City Councilman Charles Samuels wants to help Richmond's homeless. They're the focus of his September constituent newsletter, which plugs top-10 lists of homeless assistance groups and ways to end homelessness.
But Samuels also wants to help his district's Monroe Park, the city's oldest, a 9-acre swathe of green at the heart of Virginia Commonwealth University's academic campus scheduled for a $6.2 million renovation. And for Samuels, the homeless and Monroe Park are a troublesome mix during the park's on-site food donations.
“Monroe Park has no working bathrooms, no drinking water, and no shelter,” Samuels writes in his September newsletter. He also raises concerns about the quality of the food being consumed by homeless people there. “There is no legal means to control the preparation of the food being distributed for consumption nor the handling and storage which can cause many gastro-intestinal illnesses,” Samuels writes, criticizing weekly handouts for leaving garbage and “buses dropping off homeless people.”
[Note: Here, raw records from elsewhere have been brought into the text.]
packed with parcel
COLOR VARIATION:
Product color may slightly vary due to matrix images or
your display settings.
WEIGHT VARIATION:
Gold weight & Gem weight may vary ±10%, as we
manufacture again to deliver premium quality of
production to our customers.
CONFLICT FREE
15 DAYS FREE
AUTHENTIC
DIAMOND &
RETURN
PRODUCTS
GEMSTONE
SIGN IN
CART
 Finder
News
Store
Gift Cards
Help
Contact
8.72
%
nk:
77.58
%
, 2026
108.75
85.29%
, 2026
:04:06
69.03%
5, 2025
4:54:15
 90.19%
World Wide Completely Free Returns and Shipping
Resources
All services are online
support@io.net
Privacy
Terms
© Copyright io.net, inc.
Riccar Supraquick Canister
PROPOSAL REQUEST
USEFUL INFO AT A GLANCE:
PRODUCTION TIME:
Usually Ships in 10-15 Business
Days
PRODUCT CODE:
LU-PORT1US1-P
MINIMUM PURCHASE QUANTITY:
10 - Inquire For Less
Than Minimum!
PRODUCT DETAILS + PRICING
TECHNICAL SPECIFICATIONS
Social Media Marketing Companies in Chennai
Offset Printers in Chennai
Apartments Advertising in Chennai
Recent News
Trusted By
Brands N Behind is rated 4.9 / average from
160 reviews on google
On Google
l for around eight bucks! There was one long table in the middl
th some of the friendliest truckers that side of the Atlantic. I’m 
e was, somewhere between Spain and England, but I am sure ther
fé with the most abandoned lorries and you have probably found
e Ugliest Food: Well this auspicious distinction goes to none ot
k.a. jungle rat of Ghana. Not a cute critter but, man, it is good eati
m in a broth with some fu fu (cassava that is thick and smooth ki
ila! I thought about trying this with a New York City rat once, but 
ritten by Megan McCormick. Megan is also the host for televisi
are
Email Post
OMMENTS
Samuels proclaims the park's conditions “unsanitary and unsafe for everyone,” and that “random feeding programs in the park and on the street facilitates homelessness.”
Not so, says Mo Karn, a local anarchist and member of Food Not Bombs, which has cooked Sunday meals for Monroe Park dwellers since 1994. Karn says Samuels is trying to push out Monroe Park's homeless and the groups that serve them, accusing the councilman of “straight-up lying” in his characterization of park facilities.
Fiery posts on the blog of the Wingnut Anarchist Collective, a local group that works with Food Not Bombs, lampoon Samuels' newsletter, criticize the park's renovation plans and hype a video investigation apparently revealing working toilets, water fountains and sinks.
“The only thing I can say is that the buck stops with me,” Samuels writes in an e-mail to Style Weekly, acknowledging some factual missteps. “We did fact-check that statement & based on another city department's response believed it to be true.”
Samuels says he merely wanted to alert the public that the park was closing for renovations and that there are alternatives available in the interim.
That's how Alice Massie, chairwoman of the city-appointed Monroe Park Advisory Council, sees it. “Nobody is telling Food Not Bombs they can't feed,” she says. Massie defends Samuels' newsletter and questions the need for feedings at the park. There are other places to go for food donations, she says, such as the East End's Conrad Center.
Carrie Jenkins, association manager of the Prestwould Condominiums on West Franklin Street, says a group of residents has met with Samuels “regarding the lack of regulation of feeding programs in the park, and we have been pleased with his response thus far.”
Karn and the Wingnut group demand that at least 25 percent of the park be “available to the public at all times during construction.”
“Construction could be phased but [if] construction [were] phased, each phase would exponentially double the cost of construction,” Massie says, objecting to any increase in cost just “to accommodate their feeding.”